======== Given information ========

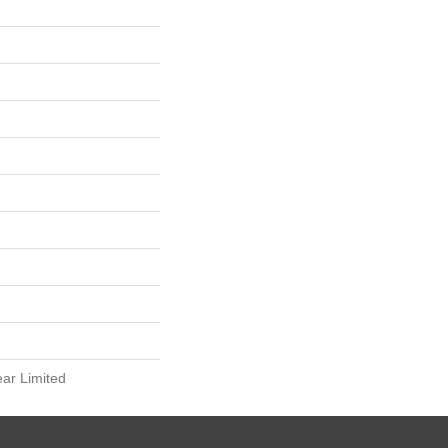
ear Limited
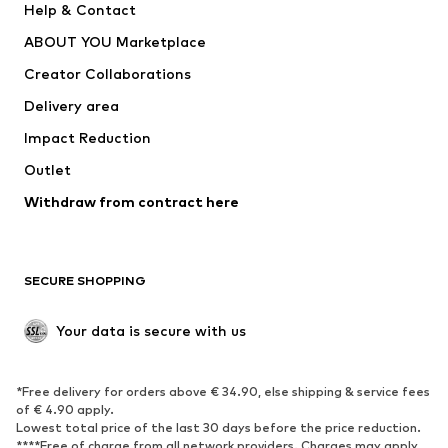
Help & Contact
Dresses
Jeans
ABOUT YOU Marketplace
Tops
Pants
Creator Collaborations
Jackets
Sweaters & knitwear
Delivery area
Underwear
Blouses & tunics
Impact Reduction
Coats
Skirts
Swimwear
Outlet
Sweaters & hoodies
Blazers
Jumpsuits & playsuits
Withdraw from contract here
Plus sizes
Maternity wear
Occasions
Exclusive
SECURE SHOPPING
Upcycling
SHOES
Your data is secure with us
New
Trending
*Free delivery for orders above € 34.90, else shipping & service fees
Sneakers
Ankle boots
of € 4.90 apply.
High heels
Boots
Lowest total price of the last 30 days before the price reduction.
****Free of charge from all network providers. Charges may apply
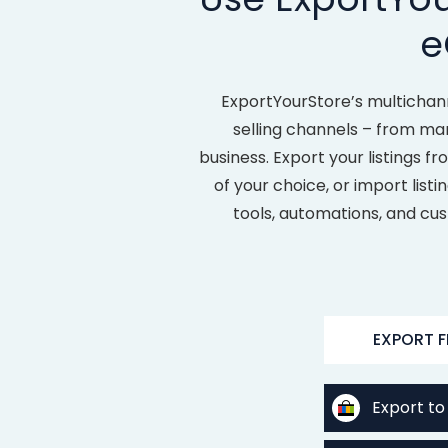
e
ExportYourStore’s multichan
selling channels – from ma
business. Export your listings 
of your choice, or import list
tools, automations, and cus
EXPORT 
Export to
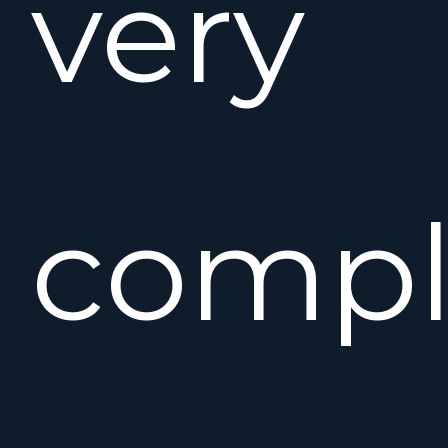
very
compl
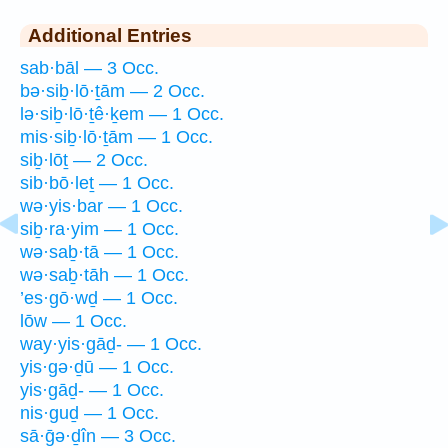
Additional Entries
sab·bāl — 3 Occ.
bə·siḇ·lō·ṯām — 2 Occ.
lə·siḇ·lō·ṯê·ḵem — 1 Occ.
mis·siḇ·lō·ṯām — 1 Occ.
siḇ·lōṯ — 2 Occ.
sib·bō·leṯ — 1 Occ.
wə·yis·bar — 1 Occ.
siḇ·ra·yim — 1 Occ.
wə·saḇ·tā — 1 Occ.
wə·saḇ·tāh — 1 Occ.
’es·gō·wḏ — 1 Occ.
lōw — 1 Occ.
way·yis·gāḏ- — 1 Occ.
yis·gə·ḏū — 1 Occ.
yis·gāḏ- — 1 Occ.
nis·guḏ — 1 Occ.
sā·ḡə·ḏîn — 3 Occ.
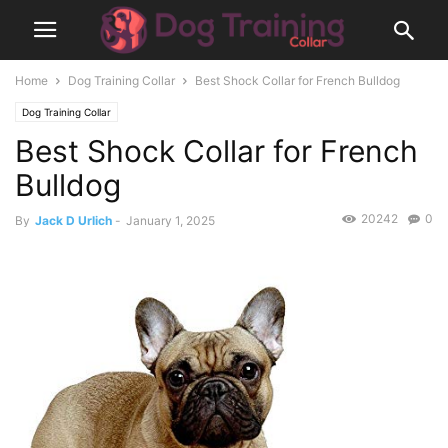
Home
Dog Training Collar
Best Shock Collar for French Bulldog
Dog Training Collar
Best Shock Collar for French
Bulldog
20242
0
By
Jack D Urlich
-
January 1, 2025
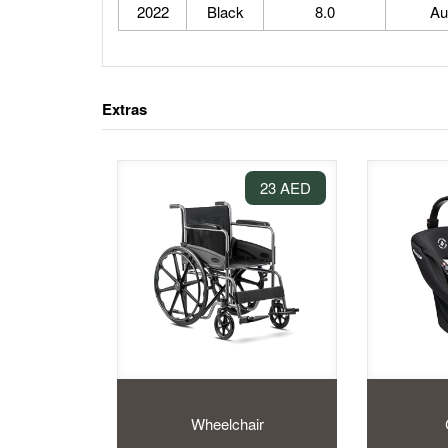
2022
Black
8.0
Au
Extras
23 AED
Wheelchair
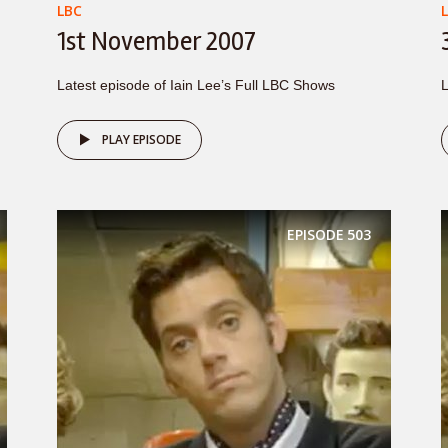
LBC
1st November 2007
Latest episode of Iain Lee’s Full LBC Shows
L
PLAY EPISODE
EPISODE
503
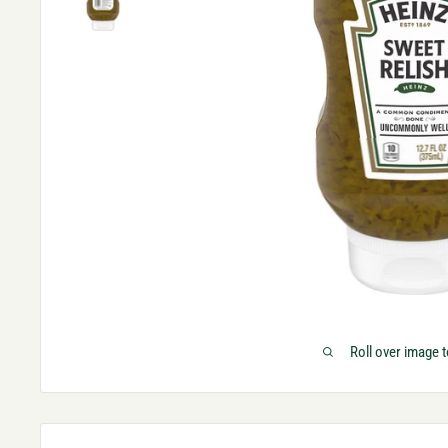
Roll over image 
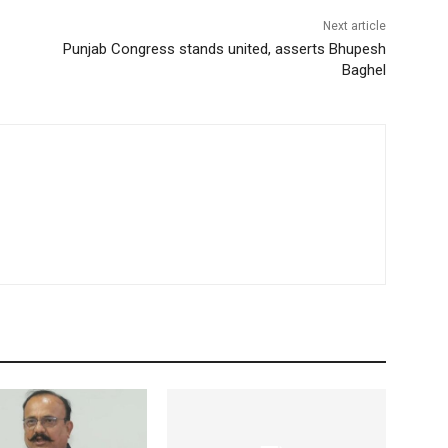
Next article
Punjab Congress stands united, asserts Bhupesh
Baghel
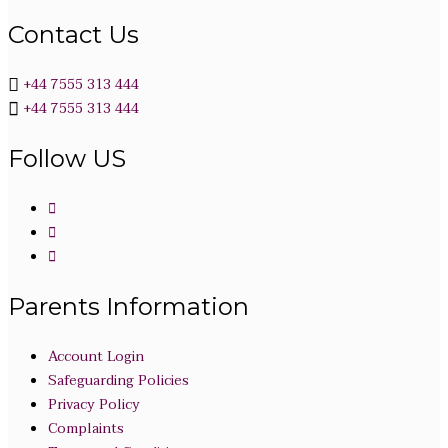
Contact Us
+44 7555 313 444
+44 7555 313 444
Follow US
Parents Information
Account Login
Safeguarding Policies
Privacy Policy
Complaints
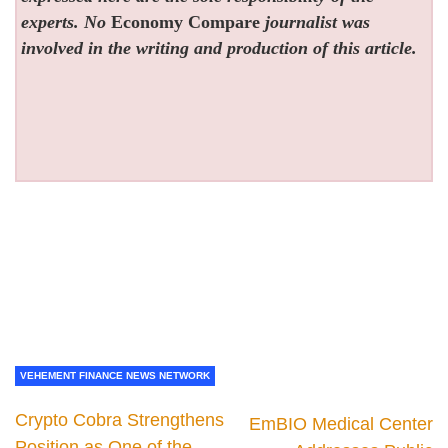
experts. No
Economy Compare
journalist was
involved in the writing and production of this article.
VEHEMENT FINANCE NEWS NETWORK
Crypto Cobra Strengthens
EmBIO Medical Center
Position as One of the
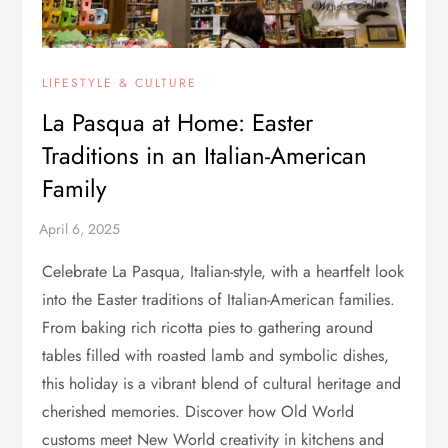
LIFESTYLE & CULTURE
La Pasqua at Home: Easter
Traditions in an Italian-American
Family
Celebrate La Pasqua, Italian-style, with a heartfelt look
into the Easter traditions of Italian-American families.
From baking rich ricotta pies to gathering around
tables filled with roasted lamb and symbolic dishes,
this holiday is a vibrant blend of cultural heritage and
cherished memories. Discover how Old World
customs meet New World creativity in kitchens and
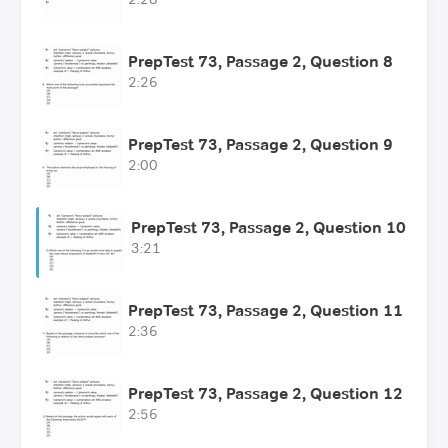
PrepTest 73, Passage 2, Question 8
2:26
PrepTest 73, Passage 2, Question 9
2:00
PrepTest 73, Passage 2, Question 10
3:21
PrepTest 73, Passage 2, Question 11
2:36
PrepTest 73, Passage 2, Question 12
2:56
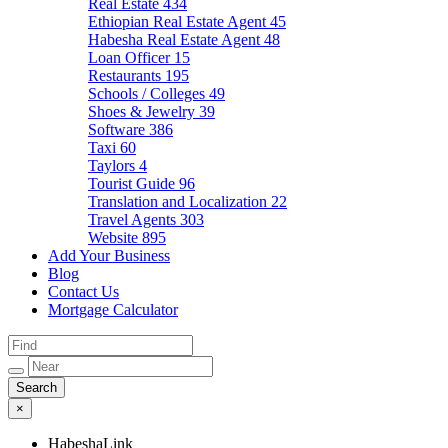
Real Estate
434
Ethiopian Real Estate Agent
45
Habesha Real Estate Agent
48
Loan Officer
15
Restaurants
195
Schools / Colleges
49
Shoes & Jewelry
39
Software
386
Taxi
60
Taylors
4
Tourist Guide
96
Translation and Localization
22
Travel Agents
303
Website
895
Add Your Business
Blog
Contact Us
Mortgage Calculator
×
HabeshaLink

========

* **Assignment**: Look above for the line containing "business. Export your listings", then retype it and each line after it to the end of the records, exactly and without pictures.

* **Final answer**:
business. Export your listings 
of your choice, or import list
tools, automations, and cus
EXPORT 
Export to
very
compl
Additional Entries
sab·bāl — 3 Occ.
bə·siḇ·lō·ṯām — 2 Occ.
lə·siḇ·lō·ṯê·ḵem — 1 Occ.
mis·siḇ·lō·ṯām — 1 Occ.
siḇ·lōṯ — 2 Occ.
sib·bō·leṯ — 1 Occ.
wə·yis·bar — 1 Occ.
siḇ·ra·yim — 1 Occ.
wə·saḇ·tā — 1 Occ.
wə·saḇ·tāh — 1 Occ.
’es·gō·wḏ — 1 Occ.
lōw — 1 Occ.
way·yis·gāḏ- — 1 Occ.
yis·gə·ḏū — 1 Occ.
yis·gāḏ- — 1 Occ.
nis·guḏ — 1 Occ.
sā·ḡə·ḏîn — 3 Occ.
Home
Dog Training Collar
Best Shock Collar for French Bulldog
Dog Training Collar
Best Shock Collar for French
Bulldog
20242
0
By
Jack D Urlich
-
January 1, 2025
2022
Black
8.0
Au
Extras
23 AED
Wheelchair
LBC
1st November 2007
Latest episode of Iain Lee’s Full LBC Shows
L
PLAY EPISODE
EPISODE
503
Roll over image 
Next article
Punjab Congress stands united, asserts Bhupesh
Baghel
Contact Us
+44 7555 313 444
+44 7555 313 444
Follow US
Parents Information
Account Login
Safeguarding Policies
Privacy Policy
Complaints
experts. No
Economy Compare
journalist was
involved in the writing and production of this article.
VEHEMENT FINANCE NEWS NETWORK
Crypto Cobra Strengthens
EmBIO Medical Center
Position as One of the
LIFESTYLE & CULTURE
La Pasqua at Home: Easter
Traditions in an Italian-American
Family
Celebrate La Pasqua, Italian-style, with a heartfelt look
into the Easter traditions of Italian-American families.
From baking rich ricotta pies to gathering around
tables filled with roasted lamb and symbolic dishes,
this holiday is a vibrant blend of cultural heritage and
cherished memories. Discover how Old World
customs meet New World creativity in kitchens and
PrepTest 73, Passage 2, Question 8
2:26
PrepTest 73, Passage 2, Question 9
2:00
PrepTest 73, Passage 2, Question 10
3:21
PrepTest 73, Passage 2, Question 11
2:36
PrepTest 73, Passage 2, Question 12
2:56
Real Estate
434
Ethiopian Real Estate Agent
45
Habesha Real Estate Agent
48
Loan Officer
15
Restaurants
195
Schools / Colleges
49
Shoes & Jewelry
39
Software
386
Taxi
60
Taylors
4
Tourist Guide
96
Translation and Localization
22
Travel Agents
303
Website
895
Add Your Business
Blog
Contact Us
Mortgage Calculator
×
HabeshaLink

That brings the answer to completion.